Work order —
Reproduce exactly, and only, the lines of the material below running from the line bearing "Buchpreis gewann, und in d" through the line bearing "Funktionen + Priority Support". Leave any pictures out.

Provided records —
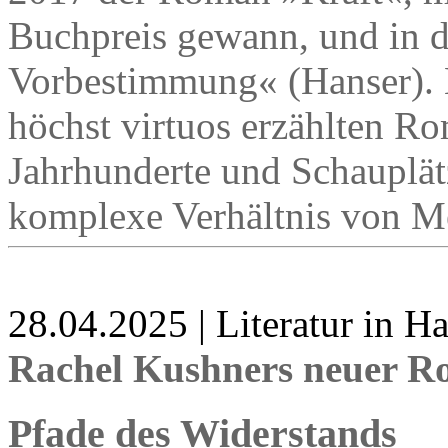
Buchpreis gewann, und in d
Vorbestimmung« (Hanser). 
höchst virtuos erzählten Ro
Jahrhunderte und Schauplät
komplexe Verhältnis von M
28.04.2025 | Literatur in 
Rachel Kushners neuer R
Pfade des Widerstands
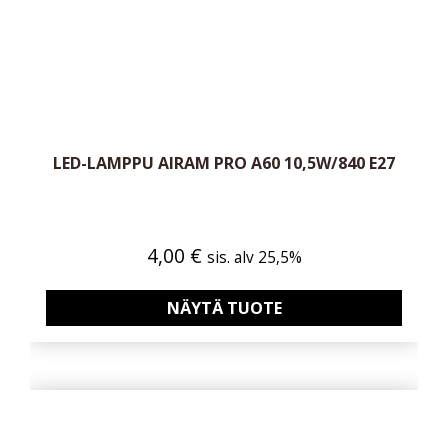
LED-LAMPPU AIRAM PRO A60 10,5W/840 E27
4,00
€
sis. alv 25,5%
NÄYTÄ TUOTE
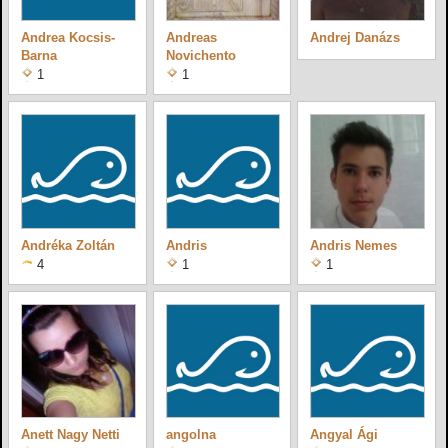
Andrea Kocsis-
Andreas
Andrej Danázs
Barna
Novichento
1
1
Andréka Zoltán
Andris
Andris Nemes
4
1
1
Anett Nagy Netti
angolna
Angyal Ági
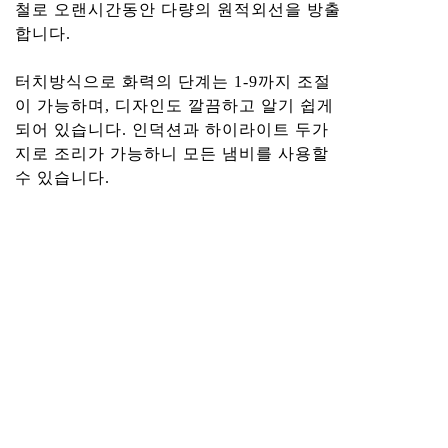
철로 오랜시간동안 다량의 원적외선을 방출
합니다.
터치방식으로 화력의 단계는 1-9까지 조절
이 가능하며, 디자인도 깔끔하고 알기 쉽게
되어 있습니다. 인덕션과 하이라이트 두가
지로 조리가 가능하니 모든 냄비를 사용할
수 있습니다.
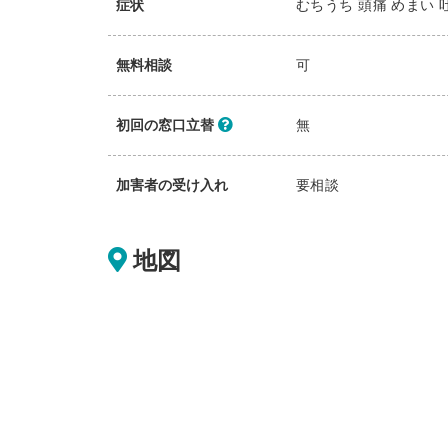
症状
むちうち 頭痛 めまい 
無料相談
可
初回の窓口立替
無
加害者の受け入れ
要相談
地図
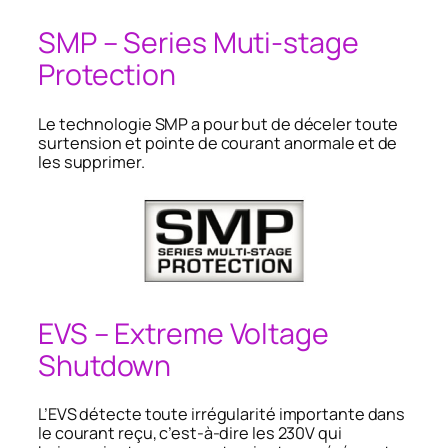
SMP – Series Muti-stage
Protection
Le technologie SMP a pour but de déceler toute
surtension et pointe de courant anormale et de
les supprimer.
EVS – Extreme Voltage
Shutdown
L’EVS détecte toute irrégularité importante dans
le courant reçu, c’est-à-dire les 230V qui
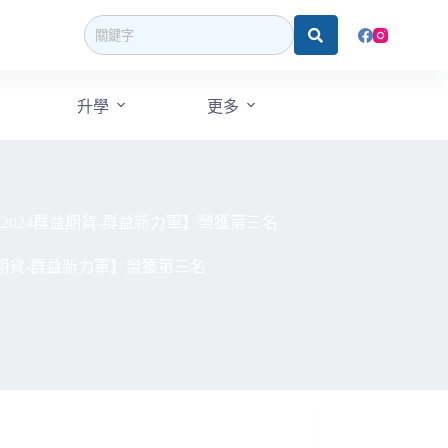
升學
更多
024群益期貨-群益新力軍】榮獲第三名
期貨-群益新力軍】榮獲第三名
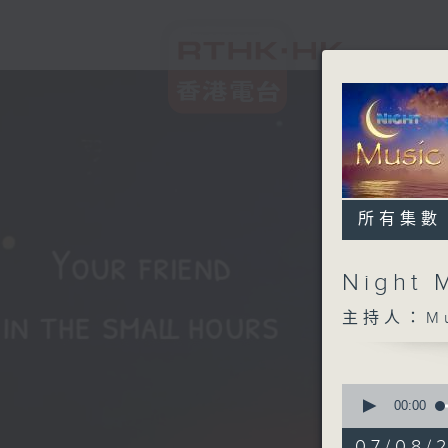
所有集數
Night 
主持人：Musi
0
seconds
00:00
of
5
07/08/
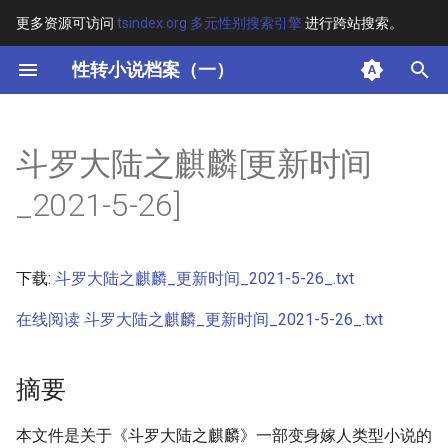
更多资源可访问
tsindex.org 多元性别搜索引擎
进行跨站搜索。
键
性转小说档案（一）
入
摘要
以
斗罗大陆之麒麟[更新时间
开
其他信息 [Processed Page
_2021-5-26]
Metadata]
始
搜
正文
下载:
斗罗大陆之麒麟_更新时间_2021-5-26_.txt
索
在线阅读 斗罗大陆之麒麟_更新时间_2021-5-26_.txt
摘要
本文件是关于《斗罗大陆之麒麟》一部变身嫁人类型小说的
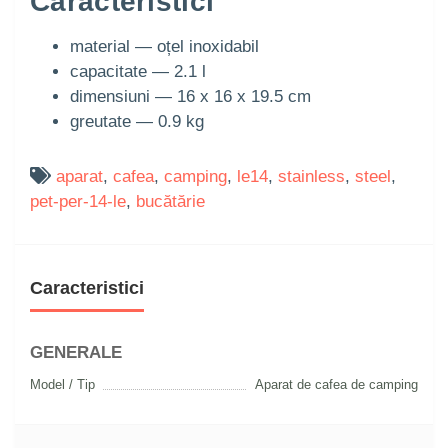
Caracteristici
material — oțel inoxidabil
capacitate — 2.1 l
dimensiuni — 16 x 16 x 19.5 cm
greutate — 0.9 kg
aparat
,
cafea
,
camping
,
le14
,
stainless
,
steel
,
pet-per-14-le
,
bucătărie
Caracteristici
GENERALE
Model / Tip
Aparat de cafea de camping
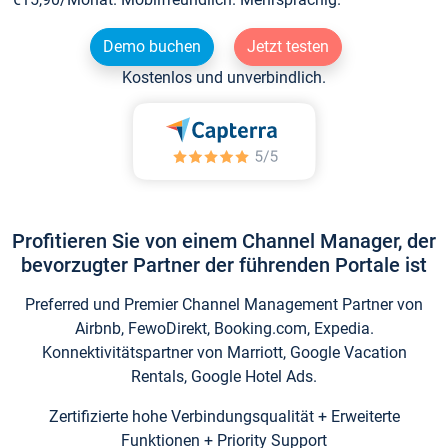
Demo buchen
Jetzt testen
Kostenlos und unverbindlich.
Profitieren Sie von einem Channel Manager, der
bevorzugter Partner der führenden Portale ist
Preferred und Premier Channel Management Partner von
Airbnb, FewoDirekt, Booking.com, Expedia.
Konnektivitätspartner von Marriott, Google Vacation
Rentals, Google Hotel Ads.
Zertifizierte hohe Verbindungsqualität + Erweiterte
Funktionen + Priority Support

...

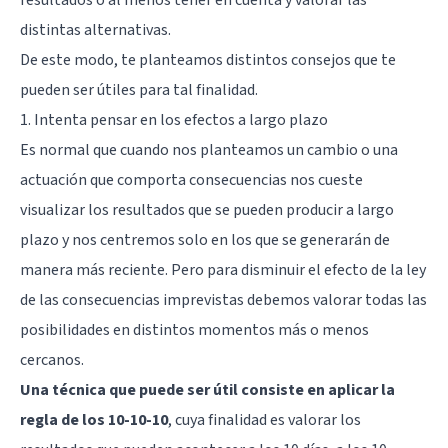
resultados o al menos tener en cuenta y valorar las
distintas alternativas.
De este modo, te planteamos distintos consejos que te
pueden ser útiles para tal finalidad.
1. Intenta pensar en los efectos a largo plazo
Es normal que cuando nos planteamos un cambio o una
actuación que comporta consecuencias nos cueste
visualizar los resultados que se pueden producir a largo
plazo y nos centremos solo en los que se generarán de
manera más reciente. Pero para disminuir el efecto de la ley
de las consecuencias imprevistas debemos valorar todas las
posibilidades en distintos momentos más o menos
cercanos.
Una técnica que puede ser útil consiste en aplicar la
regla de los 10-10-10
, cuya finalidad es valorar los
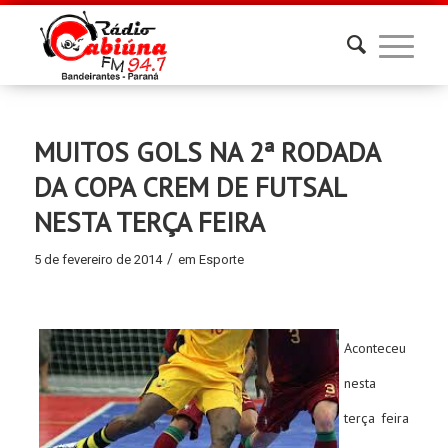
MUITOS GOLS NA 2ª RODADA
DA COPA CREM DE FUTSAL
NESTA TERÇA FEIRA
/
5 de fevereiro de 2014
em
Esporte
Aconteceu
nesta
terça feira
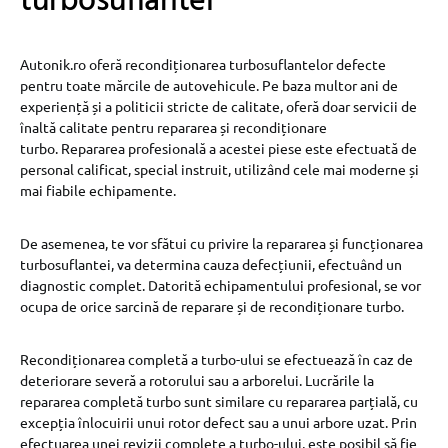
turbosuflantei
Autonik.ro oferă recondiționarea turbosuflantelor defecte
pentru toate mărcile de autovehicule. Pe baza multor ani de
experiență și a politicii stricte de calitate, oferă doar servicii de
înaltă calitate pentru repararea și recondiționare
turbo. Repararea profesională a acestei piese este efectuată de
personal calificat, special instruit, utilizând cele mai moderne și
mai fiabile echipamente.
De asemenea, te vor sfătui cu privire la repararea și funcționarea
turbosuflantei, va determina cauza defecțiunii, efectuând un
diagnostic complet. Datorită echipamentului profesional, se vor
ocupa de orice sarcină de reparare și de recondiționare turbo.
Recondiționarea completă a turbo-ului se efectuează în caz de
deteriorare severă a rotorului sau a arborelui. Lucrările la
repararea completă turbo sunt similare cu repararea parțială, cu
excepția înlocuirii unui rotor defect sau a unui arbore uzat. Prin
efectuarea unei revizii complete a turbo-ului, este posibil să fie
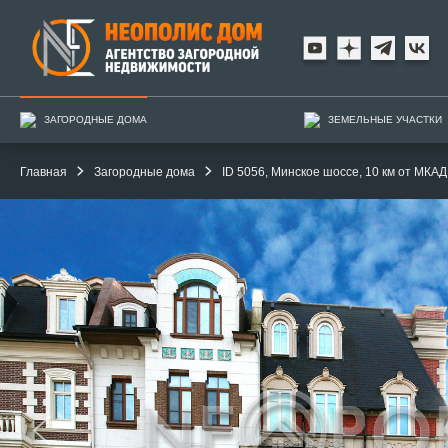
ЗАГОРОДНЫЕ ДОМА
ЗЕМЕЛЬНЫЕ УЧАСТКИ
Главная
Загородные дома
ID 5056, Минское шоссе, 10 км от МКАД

Answer section —
Buchpreis gewann, und in d
Vorbestimmung« (Hanser). 
höchst virtuos erzählten Ro
Jahrhunderte und Schauplät
komplexe Verhältnis von M
28.04.2025 | Literatur in 
Rachel Kushners neuer R
Pfade des Widerstands
LED-LAMPPU AIRAM PRO A60 10,5W/840 E27
4,00
€
sis. alv 25,5%
NÄYTÄ TUOTE
Andrea Kocsis-
Andreas
Andrej Danázs
Barna
Novichento
1
1
Andréka Zoltán
Andris
Andris Nemes
4
1
1
Anett Nagy Netti
angolna
Angyal Ági
철로 오랜시간동안 다량의 원적외선을 방출
합니다.
터치방식으로 화력의 단계는 1-9까지 조절
이 가능하며, 디자인도 깔끔하고 알기 쉽게
되어 있습니다. 인덕션과 하이라이트 두가
지로 조리가 가능하니 모든 냄비를 사용할
수 있습니다.
症状
むちうち 頭痛 めまい 
無料相談
可
初回の窓口立替
無
加害者の受け入れ
要相談
地図
SMP – Series Muti-stage
Protection
Le technologie SMP a pour but de déceler toute
surtension et pointe de courant anormale et de
les supprimer.
EVS – Extreme Voltage
Shutdown
L’EVS détecte toute irrégularité importante dans
le courant reçu, c’est-à-dire les 230V qui
升學
更多
024群益期貨-群益新力軍】榮獲第三名
期貨-群益新力軍】榮獲第三名
所有集數
Night 
主持人：Musi
0
seconds
00:00
of
5
07/08/
更多资源可访问
tsindex.org 多元性别搜索引擎
进行跨站搜索。
键
性转小说档案（一）
入
摘要
以
斗罗大陆之麒麟[更新时间
开
其他信息 [Processed Page
_2021-5-26]
Metadata]
始
搜
正文
下载:
斗罗大陆之麒麟_更新时间_2021-5-26_.txt
索
在线阅读 斗罗大陆之麒麟_更新时间_2021-5-26_.txt
摘要
本文件是关于《斗罗大陆之麒麟》一部变身嫁人类型小说的
Caracteristici
material — oțel inoxidabil
capacitate — 2.1 l
dimensiuni — 16 x 16 x 19.5 cm
greutate — 0.9 kg
aparat
,
cafea
,
camping
,
le14
,
stainless
,
steel
,
pet-per-14-le
,
bucătărie
Caracteristici
GENERALE
Model / Tip
Aparat de cafea de camping
Demo buchen
Jetzt testen
Kostenlos und unverbindlich.
Profitieren Sie von einem Channel Manager, der
bevorzugter Partner der führenden Portale ist
Preferred und Premier Channel Management Partner von
Airbnb, FewoDirekt, Booking.com, Expedia.
Konnektivitätspartner von Marriott, Google Vacation
Rentals, Google Hotel Ads.
Zertifizierte hohe Verbindungsqualität + Erweiterte
Funktionen + Priority Support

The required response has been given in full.